**What is expected:**
The expected output is each line below containing "mass", copied in full.

#####

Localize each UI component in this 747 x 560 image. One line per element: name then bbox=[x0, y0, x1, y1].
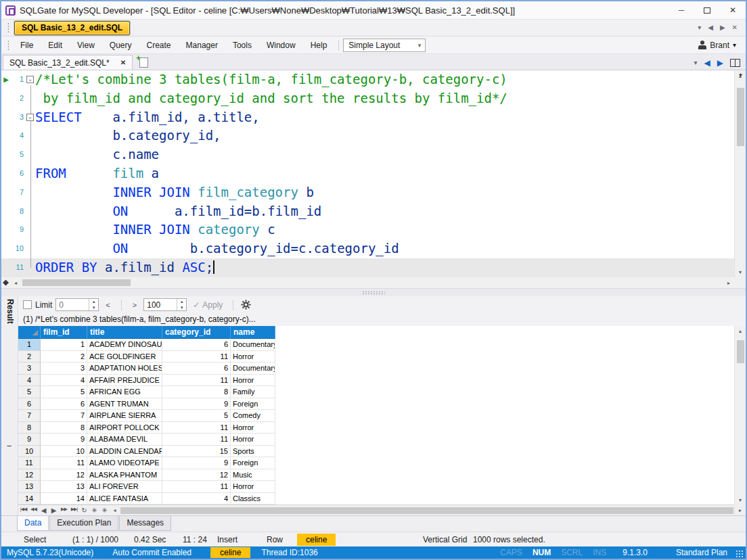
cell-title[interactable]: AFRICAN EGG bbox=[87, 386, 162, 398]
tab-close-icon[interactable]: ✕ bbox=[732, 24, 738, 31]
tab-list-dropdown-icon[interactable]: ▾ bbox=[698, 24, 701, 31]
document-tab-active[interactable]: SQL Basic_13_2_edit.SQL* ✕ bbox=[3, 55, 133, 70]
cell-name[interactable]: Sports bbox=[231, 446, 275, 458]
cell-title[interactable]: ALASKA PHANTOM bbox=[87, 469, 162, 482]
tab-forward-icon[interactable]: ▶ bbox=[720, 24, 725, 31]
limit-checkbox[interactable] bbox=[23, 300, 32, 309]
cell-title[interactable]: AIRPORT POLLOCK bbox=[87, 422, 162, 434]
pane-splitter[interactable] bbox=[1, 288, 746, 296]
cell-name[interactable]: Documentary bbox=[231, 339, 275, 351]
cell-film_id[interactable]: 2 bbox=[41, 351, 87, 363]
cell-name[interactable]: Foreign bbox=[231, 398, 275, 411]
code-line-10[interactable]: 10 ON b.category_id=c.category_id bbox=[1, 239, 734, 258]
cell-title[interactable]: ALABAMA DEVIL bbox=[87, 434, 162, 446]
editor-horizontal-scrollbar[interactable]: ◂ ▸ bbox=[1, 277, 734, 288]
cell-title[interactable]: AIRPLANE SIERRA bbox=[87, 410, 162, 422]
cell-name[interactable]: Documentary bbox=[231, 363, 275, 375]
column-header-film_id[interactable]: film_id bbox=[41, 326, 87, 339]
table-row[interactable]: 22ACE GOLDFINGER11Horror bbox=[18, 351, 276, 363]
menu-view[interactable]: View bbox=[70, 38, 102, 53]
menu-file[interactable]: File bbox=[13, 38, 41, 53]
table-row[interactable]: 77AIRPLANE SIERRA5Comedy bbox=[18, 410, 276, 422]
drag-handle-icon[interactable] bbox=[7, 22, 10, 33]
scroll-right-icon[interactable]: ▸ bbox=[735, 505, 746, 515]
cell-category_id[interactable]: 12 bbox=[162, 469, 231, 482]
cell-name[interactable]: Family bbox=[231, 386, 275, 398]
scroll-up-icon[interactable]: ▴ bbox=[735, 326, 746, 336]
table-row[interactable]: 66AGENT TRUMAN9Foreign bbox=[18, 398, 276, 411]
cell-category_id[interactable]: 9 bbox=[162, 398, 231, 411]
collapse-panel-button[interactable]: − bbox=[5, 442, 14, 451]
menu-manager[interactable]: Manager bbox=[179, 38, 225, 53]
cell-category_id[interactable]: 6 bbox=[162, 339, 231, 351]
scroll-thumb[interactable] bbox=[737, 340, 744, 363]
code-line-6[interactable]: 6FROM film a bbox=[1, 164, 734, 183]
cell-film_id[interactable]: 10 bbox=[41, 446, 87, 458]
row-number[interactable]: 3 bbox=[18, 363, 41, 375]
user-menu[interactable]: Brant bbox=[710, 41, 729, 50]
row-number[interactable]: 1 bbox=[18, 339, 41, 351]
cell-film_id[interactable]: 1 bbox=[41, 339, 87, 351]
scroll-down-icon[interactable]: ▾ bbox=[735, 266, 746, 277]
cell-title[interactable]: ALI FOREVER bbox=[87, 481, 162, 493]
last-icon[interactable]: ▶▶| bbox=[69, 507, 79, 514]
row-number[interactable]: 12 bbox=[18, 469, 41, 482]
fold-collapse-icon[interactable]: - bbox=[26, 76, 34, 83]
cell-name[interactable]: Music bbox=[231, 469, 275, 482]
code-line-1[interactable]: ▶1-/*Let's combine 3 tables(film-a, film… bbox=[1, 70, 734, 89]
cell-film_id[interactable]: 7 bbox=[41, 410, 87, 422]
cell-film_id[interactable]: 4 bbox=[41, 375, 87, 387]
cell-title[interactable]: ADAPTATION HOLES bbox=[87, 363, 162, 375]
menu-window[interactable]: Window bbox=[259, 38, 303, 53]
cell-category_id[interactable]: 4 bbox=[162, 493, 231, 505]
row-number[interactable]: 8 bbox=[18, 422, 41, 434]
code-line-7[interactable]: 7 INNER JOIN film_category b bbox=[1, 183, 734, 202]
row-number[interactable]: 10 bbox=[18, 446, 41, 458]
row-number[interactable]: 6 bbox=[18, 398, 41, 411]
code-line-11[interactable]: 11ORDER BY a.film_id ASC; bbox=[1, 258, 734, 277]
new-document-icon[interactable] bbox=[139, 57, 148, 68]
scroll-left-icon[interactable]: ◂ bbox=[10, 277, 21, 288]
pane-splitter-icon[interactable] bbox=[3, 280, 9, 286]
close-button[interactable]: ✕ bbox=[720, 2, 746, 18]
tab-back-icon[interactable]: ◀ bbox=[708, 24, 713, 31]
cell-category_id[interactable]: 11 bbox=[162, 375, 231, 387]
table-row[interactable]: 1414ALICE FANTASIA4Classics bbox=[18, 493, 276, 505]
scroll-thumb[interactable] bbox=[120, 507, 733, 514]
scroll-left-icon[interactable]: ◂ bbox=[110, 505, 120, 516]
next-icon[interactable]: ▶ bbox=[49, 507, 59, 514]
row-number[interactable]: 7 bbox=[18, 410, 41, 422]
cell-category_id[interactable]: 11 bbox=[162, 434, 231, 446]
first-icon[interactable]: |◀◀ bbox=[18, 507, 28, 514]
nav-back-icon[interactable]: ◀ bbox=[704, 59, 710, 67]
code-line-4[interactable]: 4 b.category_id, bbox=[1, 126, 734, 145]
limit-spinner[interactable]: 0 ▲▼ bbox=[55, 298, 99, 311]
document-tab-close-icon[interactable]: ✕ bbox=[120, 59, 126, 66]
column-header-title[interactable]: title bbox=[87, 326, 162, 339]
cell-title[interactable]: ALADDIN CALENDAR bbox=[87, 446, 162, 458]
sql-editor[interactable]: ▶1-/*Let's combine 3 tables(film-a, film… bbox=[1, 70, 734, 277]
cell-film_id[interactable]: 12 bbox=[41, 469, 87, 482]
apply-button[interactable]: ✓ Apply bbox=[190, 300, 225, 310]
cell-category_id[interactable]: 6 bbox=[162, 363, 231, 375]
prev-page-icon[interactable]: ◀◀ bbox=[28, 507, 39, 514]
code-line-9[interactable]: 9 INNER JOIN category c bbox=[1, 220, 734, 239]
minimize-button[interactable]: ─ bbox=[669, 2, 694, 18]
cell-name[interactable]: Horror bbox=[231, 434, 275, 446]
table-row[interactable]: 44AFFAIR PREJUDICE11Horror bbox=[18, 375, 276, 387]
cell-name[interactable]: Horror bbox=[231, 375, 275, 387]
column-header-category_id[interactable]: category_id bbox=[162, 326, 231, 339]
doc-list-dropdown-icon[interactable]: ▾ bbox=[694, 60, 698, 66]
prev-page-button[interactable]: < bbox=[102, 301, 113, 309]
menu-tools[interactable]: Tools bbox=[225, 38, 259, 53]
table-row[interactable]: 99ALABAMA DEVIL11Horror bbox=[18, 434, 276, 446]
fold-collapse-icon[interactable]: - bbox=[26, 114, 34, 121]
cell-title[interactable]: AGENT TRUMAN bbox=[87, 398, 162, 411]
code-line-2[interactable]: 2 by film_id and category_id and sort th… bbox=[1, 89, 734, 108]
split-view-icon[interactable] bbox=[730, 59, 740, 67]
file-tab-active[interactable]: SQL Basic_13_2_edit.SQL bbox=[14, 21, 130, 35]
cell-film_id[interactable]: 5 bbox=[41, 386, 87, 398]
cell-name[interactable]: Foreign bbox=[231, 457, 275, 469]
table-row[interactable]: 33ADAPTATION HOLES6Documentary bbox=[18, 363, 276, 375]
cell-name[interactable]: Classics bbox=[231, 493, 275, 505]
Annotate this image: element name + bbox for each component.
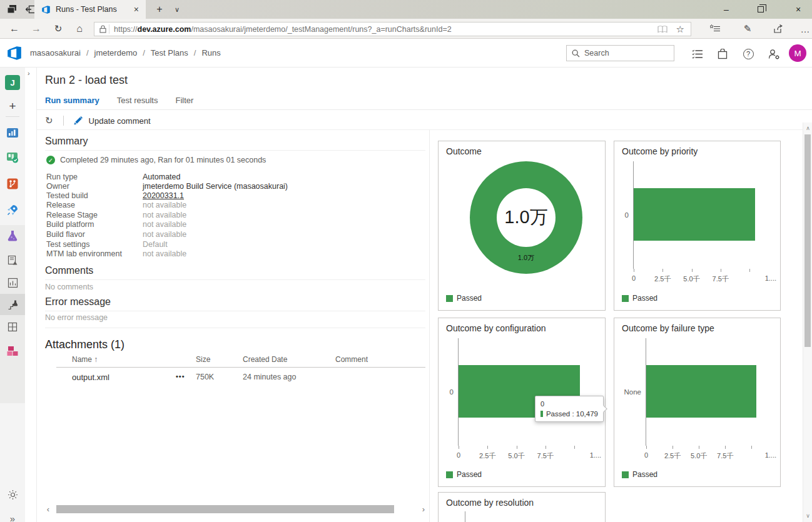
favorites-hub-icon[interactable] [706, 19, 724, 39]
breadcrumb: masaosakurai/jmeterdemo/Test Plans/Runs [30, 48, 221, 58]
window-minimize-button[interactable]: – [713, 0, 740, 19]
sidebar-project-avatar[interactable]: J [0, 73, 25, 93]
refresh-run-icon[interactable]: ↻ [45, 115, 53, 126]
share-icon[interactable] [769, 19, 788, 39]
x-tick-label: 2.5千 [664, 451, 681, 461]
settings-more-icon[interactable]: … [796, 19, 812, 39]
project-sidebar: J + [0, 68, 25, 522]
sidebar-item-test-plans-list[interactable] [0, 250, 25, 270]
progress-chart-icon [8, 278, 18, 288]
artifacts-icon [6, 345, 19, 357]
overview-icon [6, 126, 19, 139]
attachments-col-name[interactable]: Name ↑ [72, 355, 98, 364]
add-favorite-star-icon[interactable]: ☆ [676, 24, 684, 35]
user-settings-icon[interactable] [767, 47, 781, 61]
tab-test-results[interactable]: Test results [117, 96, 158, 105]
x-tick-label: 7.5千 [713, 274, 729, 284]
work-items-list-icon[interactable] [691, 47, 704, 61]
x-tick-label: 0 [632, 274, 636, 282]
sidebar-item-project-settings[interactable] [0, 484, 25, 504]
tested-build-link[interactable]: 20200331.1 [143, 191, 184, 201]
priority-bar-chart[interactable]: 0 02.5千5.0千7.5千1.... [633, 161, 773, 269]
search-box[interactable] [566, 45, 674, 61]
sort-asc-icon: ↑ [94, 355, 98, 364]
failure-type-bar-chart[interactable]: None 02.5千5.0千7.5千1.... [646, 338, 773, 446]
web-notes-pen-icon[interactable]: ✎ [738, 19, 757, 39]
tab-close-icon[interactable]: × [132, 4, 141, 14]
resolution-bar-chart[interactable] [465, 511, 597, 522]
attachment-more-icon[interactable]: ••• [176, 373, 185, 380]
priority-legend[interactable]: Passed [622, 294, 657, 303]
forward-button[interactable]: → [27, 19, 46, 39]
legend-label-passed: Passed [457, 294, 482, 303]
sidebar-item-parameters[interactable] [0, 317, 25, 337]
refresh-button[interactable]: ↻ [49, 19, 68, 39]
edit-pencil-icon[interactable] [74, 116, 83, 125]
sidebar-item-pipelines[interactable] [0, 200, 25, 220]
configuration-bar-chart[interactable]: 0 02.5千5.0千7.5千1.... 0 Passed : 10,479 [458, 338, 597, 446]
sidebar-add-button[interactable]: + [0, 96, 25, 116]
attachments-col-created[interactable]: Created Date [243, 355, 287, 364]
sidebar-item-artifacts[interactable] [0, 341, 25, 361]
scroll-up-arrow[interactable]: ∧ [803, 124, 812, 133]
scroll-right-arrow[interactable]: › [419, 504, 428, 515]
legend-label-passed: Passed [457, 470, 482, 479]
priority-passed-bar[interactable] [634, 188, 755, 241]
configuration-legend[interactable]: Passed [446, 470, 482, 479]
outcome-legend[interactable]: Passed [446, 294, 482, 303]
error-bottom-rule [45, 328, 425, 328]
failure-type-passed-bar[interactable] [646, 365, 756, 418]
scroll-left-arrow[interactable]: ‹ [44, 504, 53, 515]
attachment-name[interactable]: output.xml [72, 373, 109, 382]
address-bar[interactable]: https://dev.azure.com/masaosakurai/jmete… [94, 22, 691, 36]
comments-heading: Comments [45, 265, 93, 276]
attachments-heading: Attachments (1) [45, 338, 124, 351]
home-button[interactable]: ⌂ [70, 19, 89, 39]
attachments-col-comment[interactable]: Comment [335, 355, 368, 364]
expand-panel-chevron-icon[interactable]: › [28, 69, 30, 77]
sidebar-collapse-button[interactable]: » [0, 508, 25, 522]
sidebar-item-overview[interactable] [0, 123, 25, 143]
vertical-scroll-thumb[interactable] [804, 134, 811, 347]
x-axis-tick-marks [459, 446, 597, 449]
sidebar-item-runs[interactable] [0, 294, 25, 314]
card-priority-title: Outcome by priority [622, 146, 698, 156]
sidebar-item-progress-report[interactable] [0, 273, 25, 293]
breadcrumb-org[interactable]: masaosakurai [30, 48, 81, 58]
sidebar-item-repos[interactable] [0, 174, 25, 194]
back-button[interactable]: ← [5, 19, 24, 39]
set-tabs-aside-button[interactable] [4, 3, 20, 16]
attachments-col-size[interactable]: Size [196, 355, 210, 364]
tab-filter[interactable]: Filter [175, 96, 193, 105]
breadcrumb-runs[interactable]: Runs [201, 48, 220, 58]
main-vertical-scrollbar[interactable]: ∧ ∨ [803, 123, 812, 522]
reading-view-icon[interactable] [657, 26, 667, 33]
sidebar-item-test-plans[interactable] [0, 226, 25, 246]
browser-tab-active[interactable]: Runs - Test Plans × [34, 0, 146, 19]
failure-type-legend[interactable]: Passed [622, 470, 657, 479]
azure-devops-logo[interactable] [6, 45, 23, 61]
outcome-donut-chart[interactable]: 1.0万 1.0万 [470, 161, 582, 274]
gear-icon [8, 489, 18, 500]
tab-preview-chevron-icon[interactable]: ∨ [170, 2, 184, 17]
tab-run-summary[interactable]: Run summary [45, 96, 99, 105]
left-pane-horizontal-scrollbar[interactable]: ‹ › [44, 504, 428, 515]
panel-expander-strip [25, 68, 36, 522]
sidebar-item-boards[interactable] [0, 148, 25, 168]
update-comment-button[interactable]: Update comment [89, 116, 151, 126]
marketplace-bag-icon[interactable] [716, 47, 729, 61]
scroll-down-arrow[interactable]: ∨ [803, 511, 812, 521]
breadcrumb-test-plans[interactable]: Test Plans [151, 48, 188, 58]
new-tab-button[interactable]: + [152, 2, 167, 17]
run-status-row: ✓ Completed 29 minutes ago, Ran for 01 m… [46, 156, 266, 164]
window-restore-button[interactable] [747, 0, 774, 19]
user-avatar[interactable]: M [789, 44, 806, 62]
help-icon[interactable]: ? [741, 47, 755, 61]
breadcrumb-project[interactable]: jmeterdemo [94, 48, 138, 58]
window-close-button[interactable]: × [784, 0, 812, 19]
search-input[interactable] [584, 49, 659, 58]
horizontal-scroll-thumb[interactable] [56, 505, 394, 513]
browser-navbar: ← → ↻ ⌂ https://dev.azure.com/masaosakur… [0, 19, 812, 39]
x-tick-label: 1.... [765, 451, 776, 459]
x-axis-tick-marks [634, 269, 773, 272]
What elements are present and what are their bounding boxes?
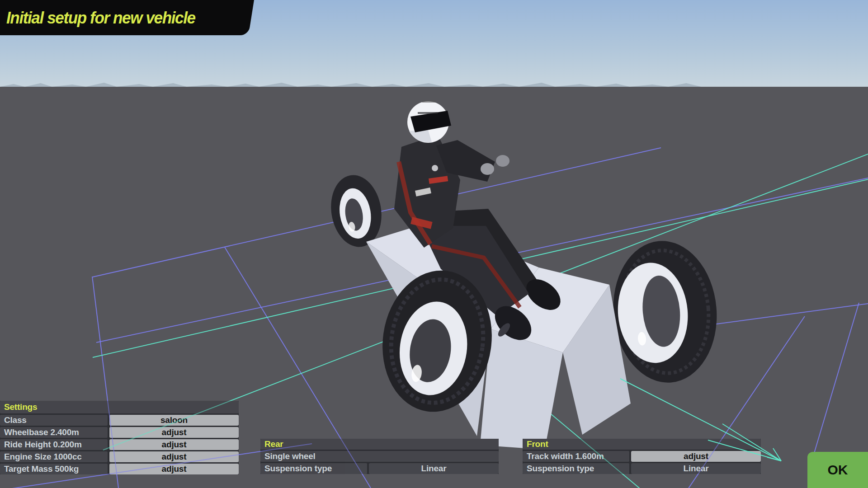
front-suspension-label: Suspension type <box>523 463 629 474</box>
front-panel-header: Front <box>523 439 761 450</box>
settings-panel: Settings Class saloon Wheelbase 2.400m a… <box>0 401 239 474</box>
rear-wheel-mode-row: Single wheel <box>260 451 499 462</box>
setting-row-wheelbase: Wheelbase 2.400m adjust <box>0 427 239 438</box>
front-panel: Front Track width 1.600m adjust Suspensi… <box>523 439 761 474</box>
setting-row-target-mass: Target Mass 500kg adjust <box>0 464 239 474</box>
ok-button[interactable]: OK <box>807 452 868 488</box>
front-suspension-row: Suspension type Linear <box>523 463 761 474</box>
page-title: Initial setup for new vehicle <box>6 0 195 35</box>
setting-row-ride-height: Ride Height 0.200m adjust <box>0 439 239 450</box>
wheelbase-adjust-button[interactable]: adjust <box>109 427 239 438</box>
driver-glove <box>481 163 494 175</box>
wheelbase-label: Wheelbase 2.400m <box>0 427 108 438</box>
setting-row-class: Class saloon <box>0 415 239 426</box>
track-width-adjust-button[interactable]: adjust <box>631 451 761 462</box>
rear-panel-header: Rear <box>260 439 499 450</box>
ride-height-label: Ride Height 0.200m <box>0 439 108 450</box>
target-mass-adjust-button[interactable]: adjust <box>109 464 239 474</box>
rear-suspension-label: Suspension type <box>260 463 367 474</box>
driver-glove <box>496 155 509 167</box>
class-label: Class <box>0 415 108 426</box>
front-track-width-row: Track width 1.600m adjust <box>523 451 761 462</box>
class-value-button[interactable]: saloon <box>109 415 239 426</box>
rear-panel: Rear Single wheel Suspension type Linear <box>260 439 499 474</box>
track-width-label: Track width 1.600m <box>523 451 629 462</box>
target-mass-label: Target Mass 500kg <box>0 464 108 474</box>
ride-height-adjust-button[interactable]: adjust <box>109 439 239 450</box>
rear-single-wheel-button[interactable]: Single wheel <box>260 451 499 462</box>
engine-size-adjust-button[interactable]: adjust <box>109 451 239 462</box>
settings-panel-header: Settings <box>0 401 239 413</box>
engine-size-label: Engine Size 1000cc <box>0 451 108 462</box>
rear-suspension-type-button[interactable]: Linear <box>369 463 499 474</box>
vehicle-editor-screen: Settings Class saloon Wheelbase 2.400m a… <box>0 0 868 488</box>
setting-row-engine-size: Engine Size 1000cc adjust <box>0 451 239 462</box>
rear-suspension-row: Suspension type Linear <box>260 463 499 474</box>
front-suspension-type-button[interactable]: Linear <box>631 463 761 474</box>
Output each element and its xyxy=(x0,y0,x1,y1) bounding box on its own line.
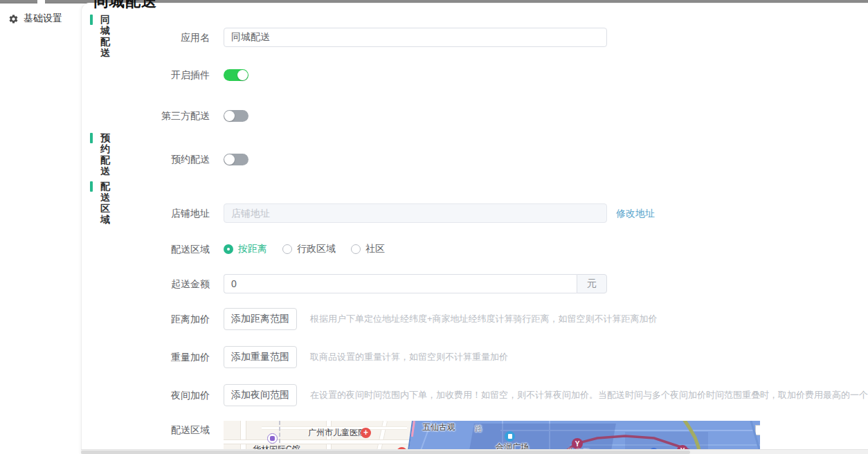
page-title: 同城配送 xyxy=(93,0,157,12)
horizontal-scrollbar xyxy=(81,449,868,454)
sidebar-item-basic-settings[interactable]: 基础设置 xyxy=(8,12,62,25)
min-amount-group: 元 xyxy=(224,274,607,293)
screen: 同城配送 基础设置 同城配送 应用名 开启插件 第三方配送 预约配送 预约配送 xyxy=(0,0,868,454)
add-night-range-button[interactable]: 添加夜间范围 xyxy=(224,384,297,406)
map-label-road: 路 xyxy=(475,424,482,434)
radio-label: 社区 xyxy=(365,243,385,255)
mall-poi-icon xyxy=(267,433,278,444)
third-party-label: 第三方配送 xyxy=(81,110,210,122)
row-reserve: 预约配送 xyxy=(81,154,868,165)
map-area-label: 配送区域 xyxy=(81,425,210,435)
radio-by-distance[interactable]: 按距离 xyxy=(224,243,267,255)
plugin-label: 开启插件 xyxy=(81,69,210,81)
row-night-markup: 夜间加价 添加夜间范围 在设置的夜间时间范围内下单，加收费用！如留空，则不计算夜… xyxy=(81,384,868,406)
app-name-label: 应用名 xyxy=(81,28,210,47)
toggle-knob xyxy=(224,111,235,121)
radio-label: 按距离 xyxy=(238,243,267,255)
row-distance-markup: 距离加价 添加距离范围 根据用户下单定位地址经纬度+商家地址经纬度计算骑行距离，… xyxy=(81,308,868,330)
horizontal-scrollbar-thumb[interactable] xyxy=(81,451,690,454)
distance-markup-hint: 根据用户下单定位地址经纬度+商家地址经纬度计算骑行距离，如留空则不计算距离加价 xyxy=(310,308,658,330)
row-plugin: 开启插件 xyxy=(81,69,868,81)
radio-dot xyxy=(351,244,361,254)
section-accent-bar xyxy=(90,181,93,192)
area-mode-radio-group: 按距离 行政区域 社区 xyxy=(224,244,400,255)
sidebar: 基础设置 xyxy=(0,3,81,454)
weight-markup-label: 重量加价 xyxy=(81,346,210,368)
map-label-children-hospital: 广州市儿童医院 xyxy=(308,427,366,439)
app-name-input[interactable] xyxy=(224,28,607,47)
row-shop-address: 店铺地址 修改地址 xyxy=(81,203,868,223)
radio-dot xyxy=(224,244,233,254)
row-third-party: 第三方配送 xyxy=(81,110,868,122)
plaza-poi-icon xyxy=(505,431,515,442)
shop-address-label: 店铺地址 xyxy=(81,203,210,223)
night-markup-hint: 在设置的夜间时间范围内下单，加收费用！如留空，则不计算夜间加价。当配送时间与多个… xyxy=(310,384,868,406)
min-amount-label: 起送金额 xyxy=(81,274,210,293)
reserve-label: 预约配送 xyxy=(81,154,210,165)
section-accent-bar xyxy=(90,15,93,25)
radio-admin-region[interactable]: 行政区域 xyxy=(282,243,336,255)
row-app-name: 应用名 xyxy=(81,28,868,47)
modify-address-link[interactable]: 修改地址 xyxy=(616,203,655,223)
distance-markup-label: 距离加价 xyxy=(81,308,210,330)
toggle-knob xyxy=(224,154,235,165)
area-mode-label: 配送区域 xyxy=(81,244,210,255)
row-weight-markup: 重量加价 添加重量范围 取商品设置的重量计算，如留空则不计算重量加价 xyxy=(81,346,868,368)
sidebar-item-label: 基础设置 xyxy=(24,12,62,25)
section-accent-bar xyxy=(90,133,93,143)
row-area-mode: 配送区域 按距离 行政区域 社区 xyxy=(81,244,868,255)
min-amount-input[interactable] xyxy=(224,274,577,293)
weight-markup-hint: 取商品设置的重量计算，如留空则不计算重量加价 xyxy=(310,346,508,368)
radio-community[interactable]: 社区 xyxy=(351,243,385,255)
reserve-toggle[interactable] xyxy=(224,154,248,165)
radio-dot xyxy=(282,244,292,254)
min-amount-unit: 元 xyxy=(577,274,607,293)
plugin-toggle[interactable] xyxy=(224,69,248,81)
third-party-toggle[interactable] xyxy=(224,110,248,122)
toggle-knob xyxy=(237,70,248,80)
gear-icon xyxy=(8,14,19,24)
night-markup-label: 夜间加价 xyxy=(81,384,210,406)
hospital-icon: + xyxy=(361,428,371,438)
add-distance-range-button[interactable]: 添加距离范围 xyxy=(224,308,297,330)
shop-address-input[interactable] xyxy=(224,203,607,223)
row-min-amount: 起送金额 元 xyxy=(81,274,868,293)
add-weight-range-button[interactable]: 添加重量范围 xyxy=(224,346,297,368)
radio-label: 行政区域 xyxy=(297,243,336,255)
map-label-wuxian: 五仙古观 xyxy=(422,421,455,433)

#####

**Response below:**
setting-row-target-mass: Target Mass 500kg adjust <box>0 464 239 474</box>
target-mass-adjust-button[interactable]: adjust <box>109 464 239 474</box>
target-mass-label: Target Mass 500kg <box>0 464 108 474</box>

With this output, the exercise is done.